First, read the csv file and drop unused columns.

The following function drops unused columns, calculates the mean of collinear variables and adds a new column "month" describing in which month the observation was measured.

In [401]:
import numpy as np
import pandas as pd
import datetime
from sklearn.preprocessing import StandardScaler
from sklearn.decomposition import PCA

def transform_data_median(data):
    def mean_by_height(substring):
        return data.filter(like = substring).filter(like = ".mean").median(axis = 1)
    
    def std_by_height(substring):
        return data.filter(like = substring).filter(like = ".std").median(axis = 1)
    
    data = data.drop(["id", "partlybad"], axis = 1)
    class2 = np.array(["nonevent", "event"])
    data.insert(1, "class2", class2[(data["class4"] != "nonevent").astype(int)])

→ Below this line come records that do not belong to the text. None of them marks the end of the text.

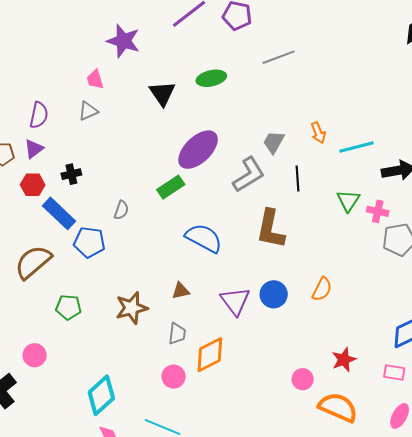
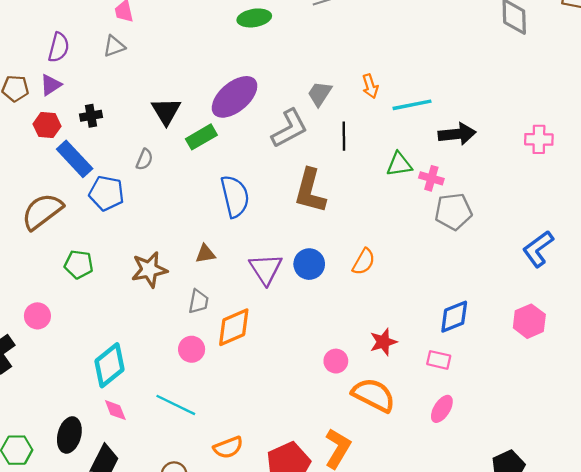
black triangle: (162, 93) -> (166, 111), moved
green triangle: (348, 201) -> (399, 164), turned 45
blue semicircle: (204, 238) -> (235, 196), turned 45

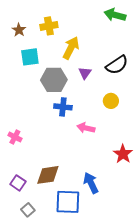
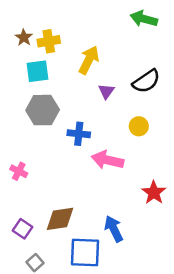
yellow cross: (49, 26) -> (49, 41), moved
gray hexagon: (54, 80) -> (43, 110), moved
pink arrow: (86, 128) -> (108, 160), size x1.4

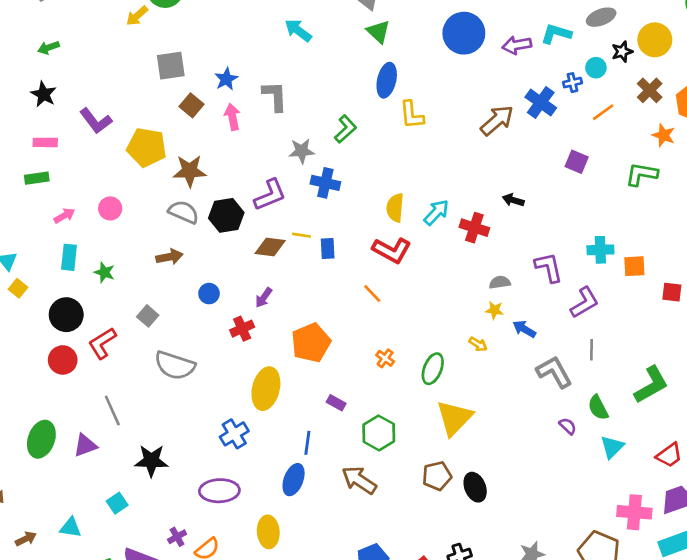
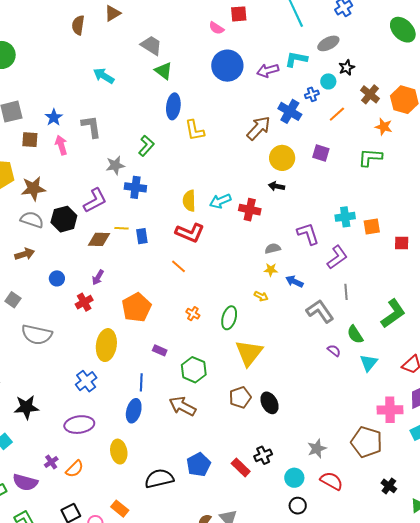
yellow circle: (655, 40) -> (282, 158), moved
brown square: (191, 105) -> (30, 140), turned -30
cyan arrow: (436, 212) -> (220, 201), turned -150

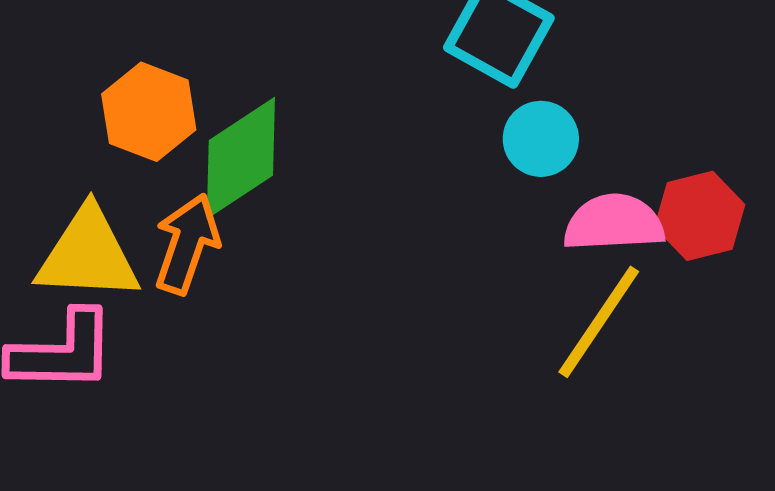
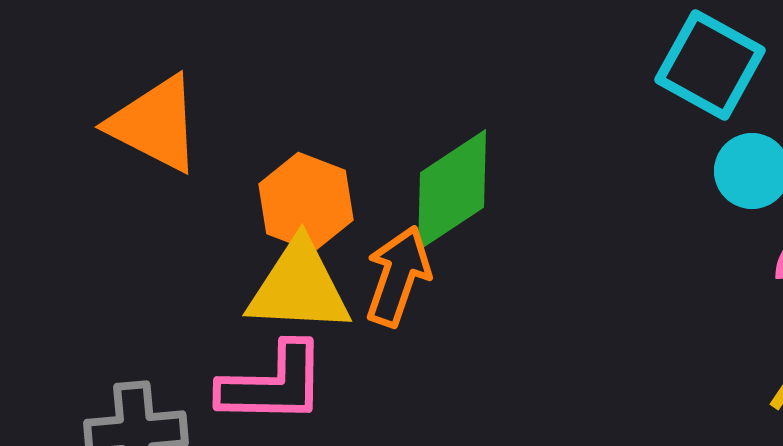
orange hexagon: (149, 112) -> (306, 202), moved

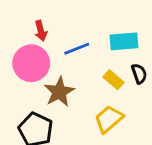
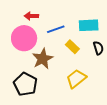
red arrow: (41, 31) -> (31, 16), turned 104
yellow rectangle: (113, 80) -> (72, 47), moved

    new_data = pd.DataFrame()
    new_data[['date', 'class2']] = data[['date', 'class2']]
    new_data["CO.mean"] = mean_by_height("CO")
    new_data["CO.std"] = std_by_height("CO")
    new_data["H2O.mean"] = mean_by_height("H2O")
    new_data["H2O.std"] = std_by_height("H2O")
    new_data["RHIRGA.mean"] = mean_by_height("RHIRGA")
    new_data["RHIRGA.std"] = std_by_height("RHIRGA")
    new_data["NOx.mean"] = mean_by_height("NOx")
    new_data["NOx.std"] = std_by_height("NOx")
    new_data["NET.mean"] = mean_by_height("NET")
    new_data["NET.std"] = std_by_height("NET")
    new_data["NO.mean"] = data.iloc[:,27:39].filter(like = ".mean").median(axis = 1)
    new_data["NO.std"] = data.iloc[:,27:39].filter(like = ".std").median(axis = 1)
    new_data["O3.mean"] = data.iloc[:,51:61].filter(like = ".mean").median(axis = 1)
    new_data["O3.std"] = data.iloc[:, 51:61].filter(like = ".std").median(axis = 1)
    new_data[['Pamb0.mean', 'Pamb0.std', 'PAR.mean', 'PAR.std', 'PTG.mean', 'PTG.std', 'RGlob.mean', 'RGlob.std']] = data[['Pamb0.mean', 'Pamb0.std', 'PAR.mean', 'PAR.std', 'PTG.mean', 'PTG.std', 'RGlob.mean', 'RGlob.std']]
    new_data[['RPAR.mean', 'RPAR.std', 'SO2168.mean', 'SO2168.std', 'SWS.mean', 'SWS.std']] = data[['RPAR.mean', 'RPAR.std', 'SO2168.mean', 'SO2168.std', 'SWS.mean', 'SWS.std']]
    new_data["T.mean"] = data.filter(like = "T").iloc[:,4:].filter(like = ".mean").median(axis = 1)
    new_data["T.std"] = data.filter(like = "T").iloc[:,4:].filter(like = ".std").median(axis = 1)
    new_data[['UV_A.mean', 'UV_A.std', 'UV_B.mean', 'UV_B.std', 'CS.mean', 'CS.std']] = data[['UV_A.mean', 'UV_A.std', 'UV_B.mean', 'UV_B.std', 'CS.mean', 'CS.std']]
    new_data.set_index('date')

    return new_data

# Binary classification

After preprocessing, we can start to develop the model. From previous testing, it was found that logistic regression is the best performer. But before that, we need to scale our data with standard scaler.

In [402]:
from sklearn.preprocessing import StandardScaler
from sklearn.decomposition import PCA
from sklearn.svm import LinearSVC
from sklearn.feature_selection import SelectFromModel

train_data = transform_data_median(pd.read_csv("npf_train.csv"))
test_data = transform_data_median(pd.read_csv("npf_test.csv"))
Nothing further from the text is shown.